On the topic of security, Buterin proposed a social recovery method whereby funds would be stored in a smart contract secured by the private key, as well as five other keys held by other trusted people. If the private key is lost, the smart contract could be programmed to recover the wallet if three of the five keys are used.
“I think accounts secured by one private key on one device is just not the sort of model that you’d want to push to people as the great new way of doing money, because that’s worse than the old way.”
Buterin also spoke about how 5G technology and much faster Internet connections could be a huge boost to the scalability of blockchains. He also mentioned that there is a lot of research being done in trying to improve transaction throughput.
“Limitations on data — that’s the ultimate frontier limiting how much you can do on a blockchain. If we can get faster internet connections between nodes, we can have blockchains that are much more scalable, can process more activity, are more reliable, can handle more nodes and all those good things.”
Jun also asked Buterin about the entry of institutional players in the space, and the effect it could have on blockchain. In response, Buterin commented that over the last five years, whenever big institutional actors have started talking about blockchain, they’ve tended to focus on consortium blockchain setups.
“I’m not especially bullish on them — I think it’s very hard to make those kinds of blockchains actually decentralized enough for people to trust them. We’ve been seeing things like Libra and other consortium chain movements; they all seem to run into this wall where it seems like having fifty nodes instead of one should make people trust you.”
According to Buterin, public-blockchains are going to be more successful in the long-term, but the fact that institutional actors are saying things about blockchain is setting the stage for a lot of things.
With regard to regulations and strict guidelines towards cryptocurrencies, Buterin said that there are aspects of blockchain applications that can have very misaligned incentives, citing ICOs as a prime example.
“In the long term I think we would want there to be more experimentation and different ways of launching projects that try to solve those misalignments at the core level. It’s inevitable for any mainstream thing that some regulation will happen, though at the same time it is definitely the sort of thing that’s easy to do in the wrong way that entrenches a few large actors in the space.”
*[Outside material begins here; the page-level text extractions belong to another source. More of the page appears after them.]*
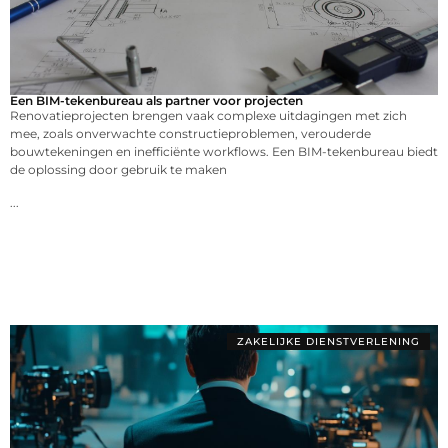
Een BIM-tekenbureau als partner voor projecten
Renovatieprojecten brengen vaak complexe uitdagingen met zich
mee, zoals onverwachte constructieproblemen, verouderde
bouwtekeningen en inefficiënte workflows. Een BIM-tekenbureau biedt
de oplossing door gebruik te maken
...
ZAKELIJKE DIENSTVERLENING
Buterin also stated that there is going to be a big wave of blockchain applications, and spoke about the many problems in the blockchain space. He also implored budding developers in the audience to try and build something on the Ethereum network.
“This time it seems like it’s not just going to be based on hype, but based on things that actually touch a lot of people’s lives. Go out and build something. The nice thing about the Ethereum ecosystem is that there’s a lot of developer materials. It doesn’t matter if it’s a stupid idea that should never be used in the real world, just build something.”